The foregoing drivel is strikingly similar to an argument we have heard with some regularity in the death penalty debate. However, the argument was taken seriously in the death penalty context. A judgment may be overturned in a criminal case, even though everyone involved in the trial performed correctly, because of events occurring after the trial. In Lay's case, the defendant died during the appeal, and the federal courts still adhere to the bizarre rule that this results in automatic vacation of the sentence. (Imagine an appellate attorney discussing this rule with his client. "You want a guaranteed reversal? Yes, I can do that, but there's just one small catch.")

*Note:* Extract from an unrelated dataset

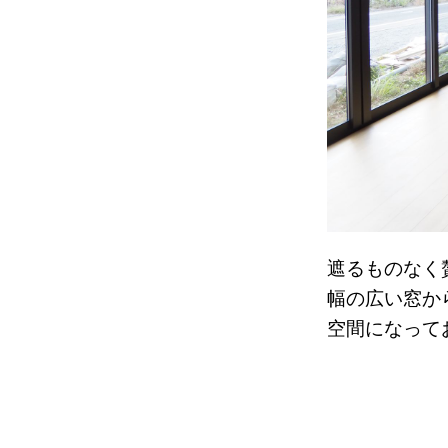
​遮るものな
幅の広い窓か
空間になって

In capital cases as well, a trial conducted in full accord with the rules in effect at the time may be reversed if the rules change down the road. For example, capital sentences have been reversed because: (1) the jury was instructed with the original Texas special issues, considered and upheld as a valid method of sentencing in Jurek v. Texas; (2) the jury was given evidence of the impact of the crime on additional victims in accordance with a statute of the state, erroneously declared unconstitutional in Booth v. Maryland, which was overruled in Payne v. Tennessee; (3) the judge rather than the jury found the circumstances that qualified the case as capital, a procedure expressly approved in Walton v. Arizona; (4) the jury considered mild retardation as a mitigating circumstance rather than a categorical exclusion, a mode of proceeding upheld in Penry v. Lynaugh. I could go on and on, but that's enough.